▶ _Your instructions_: An exact reproduction of all entries is expected.

▶ _Records_:
◇ ◇ ◇
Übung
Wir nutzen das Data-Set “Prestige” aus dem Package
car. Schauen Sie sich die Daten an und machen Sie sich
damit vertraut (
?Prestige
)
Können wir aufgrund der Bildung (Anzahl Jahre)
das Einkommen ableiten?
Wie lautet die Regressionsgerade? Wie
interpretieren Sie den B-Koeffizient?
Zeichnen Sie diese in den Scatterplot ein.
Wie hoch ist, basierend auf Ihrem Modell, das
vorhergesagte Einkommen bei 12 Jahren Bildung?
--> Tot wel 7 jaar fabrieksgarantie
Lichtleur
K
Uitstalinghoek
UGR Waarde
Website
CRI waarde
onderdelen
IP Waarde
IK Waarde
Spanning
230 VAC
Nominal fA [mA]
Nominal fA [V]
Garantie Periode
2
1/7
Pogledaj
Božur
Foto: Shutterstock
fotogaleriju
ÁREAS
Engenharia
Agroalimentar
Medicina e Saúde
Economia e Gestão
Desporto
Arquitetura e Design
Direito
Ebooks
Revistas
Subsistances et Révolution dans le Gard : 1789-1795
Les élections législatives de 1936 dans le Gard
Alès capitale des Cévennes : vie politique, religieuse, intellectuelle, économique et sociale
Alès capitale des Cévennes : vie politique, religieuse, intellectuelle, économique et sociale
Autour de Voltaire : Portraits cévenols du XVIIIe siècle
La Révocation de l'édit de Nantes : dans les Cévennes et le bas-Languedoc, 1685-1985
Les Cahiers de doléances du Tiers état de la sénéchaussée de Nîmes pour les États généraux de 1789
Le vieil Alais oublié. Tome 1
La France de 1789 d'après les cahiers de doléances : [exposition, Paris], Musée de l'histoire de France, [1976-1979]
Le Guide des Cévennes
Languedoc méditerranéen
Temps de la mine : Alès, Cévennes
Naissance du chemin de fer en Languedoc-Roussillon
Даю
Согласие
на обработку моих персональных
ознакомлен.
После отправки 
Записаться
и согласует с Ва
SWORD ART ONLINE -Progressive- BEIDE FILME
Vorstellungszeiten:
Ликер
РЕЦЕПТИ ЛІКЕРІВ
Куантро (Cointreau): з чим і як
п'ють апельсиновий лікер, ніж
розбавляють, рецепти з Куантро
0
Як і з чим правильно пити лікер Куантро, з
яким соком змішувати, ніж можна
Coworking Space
◇ ◇ ◇
▶ _Answer to this task_:
Übung
Wir nutzen das Data-Set “Prestige” aus dem Package
car. Schauen Sie sich die Daten an und machen Sie sich
damit vertraut (
?Prestige
)
Können wir aufgrund der Bildung (Anzahl Jahre)
das Einkommen ableiten?
Wie lautet die Regressionsgerade? Wie
interpretieren Sie den B-Koeffizient?
Zeichnen Sie diese in den Scatterplot ein.
Wie hoch ist, basierend auf Ihrem Modell, das
vorhergesagte Einkommen bei 12 Jahren Bildung?
--> Tot wel 7 jaar fabrieksgarantie
Lichtleur
K
Uitstalinghoek
UGR Waarde
Website
CRI waarde
onderdelen
IP Waarde
IK Waarde
Spanning
230 VAC
Nominal fA [mA]
Nominal fA [V]
Garantie Periode
2
1/7
Pogledaj
Božur
Foto: Shutterstock
fotogaleriju
ÁREAS
Engenharia
Agroalimentar
Medicina e Saúde
Economia e Gestão
Desporto
Arquitetura e Design
Direito
Ebooks
Revistas
Subsistances et Révolution dans le Gard : 1789-1795
Les élections législatives de 1936 dans le Gard
Alès capitale des Cévennes : vie politique, religieuse, intellectuelle, économique et sociale
Alès capitale des Cévennes : vie politique, religieuse, intellectuelle, économique et sociale
Autour de Voltaire : Portraits cévenols du XVIIIe siècle
La Révocation de l'édit de Nantes : dans les Cévennes et le bas-Languedoc, 1685-1985
Les Cahiers de doléances du Tiers état de la sénéchaussée de Nîmes pour les États généraux de 1789
Le vieil Alais oublié. Tome 1
La France de 1789 d'après les cahiers de doléances : [exposition, Paris], Musée de l'histoire de France, [1976-1979]
Le Guide des Cévennes
Languedoc méditerranéen
Temps de la mine : Alès, Cévennes
Naissance du chemin de fer en Languedoc-Roussillon
Даю
Согласие
на обработку моих персональных
ознакомлен.
После отправки 
Записаться
и согласует с Ва
SWORD ART ONLINE -Progressive- BEIDE FILME
Vorstellungszeiten:
Ликер
РЕЦЕПТИ ЛІКЕРІВ
Куантро (Cointreau): з чим і як
п'ють апельсиновий лікер, ніж
розбавляють, рецепти з Куантро
0
Як і з чим правильно пити лікер Куантро, з
яким соком змішувати, ніж можна
Coworking Space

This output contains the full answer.